Os líderes do movimento sabiam que a peleja era desigual, lutavam contra um governo que reunia nas suas coxas muito da história do sindicalismo público do estado. Os professores sabiam mesmo que o partido que criou, sustentou e legitima ideologicamente o governo tinha inúmeros ex/falsos-sindicalistas. Sujeitos que no passado propuseram o debate, articularam as preposições de luta e criaram aquela linguagem enfadonha e renitente de um fantasioso companheirismo. Ardia mais o fogo, quando vinha do que se imaginava amigo.

Meio dia! O sol de matar formiga, escaldante e rude, lençol típico da Amazônia nessa época do ano, batia nos rostos secos e fustigados de tanto descaso. Pronúncias das mais altas insatisfações, combate do vil combate, pulsos aos céus em intermitentes socos, os professores marcharam em gritos de guerra, formulando inúmeros cânticos e parodias em protesto ao trato que a educação recebe no estado.

Quem realmente perde com a greve dos professores? Quem definitivamente ganha com ela? Perguntas difíceis, dilemas que a mão não consegue tocar: portfólio da irresponsabilidade que já passa dos quinhentos anos. Celebrem, homenageiem quem disse um dia que o Brasil não é serio.

Seu Chiquim ganhou com a greve! Idoso que avançava os setenta, sugado pelo inconformismo das agruras que a vida lhe ofereceu, picolezeiro por opção de se manter vivo ainda, naquele dia, bem dizer, naquela manhã, vendeu todos os seus produtos rapidamente.
Em meio a tantas alegrias, teve tempo de voltar a sorveteria e recarregar seu carrinho uma vez mais de tantos quantos pudessem comportar. Vendeu todos mais uma vez.

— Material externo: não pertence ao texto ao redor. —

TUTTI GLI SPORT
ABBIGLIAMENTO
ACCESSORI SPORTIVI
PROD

O apurado no fim do dia foi gordo, iria escolher uma carne com ossos menores no açougue, trocaria a havaiana que namorava uns pregos há tempos e levaria um leite de rosas para a mulher.

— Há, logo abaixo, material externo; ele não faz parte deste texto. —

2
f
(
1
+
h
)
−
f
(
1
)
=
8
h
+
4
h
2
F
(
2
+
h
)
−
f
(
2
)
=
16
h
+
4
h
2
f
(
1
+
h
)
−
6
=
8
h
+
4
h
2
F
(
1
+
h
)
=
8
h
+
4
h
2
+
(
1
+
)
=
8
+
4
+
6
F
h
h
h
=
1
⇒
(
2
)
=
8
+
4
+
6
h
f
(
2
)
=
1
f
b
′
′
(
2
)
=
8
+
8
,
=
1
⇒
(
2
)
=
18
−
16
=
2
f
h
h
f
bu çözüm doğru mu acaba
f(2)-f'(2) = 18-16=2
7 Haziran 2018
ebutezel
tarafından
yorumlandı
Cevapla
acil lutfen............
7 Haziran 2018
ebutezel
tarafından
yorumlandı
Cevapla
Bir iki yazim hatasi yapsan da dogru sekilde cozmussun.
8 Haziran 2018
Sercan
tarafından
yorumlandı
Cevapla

Seu Chiquim perdeu com a greve! Feliz da vida com o dia que teve, não se ateve a perceber que avançou nos pratos da janta, descontrolou-se no carinho e tentou ir bem além do beijo seco e do abraço que sustentava aquela santa relação. Não existia mais! O coração não estava preparado para tanta afetividade. Quis muito! Quis amar e demonstrar sua simples felicidade, rememorar os anos em que fechava os bares, e mulher nenhuma sentia algo maior longe de seus braços. O Chicão tinha morrido, só ele não sabia!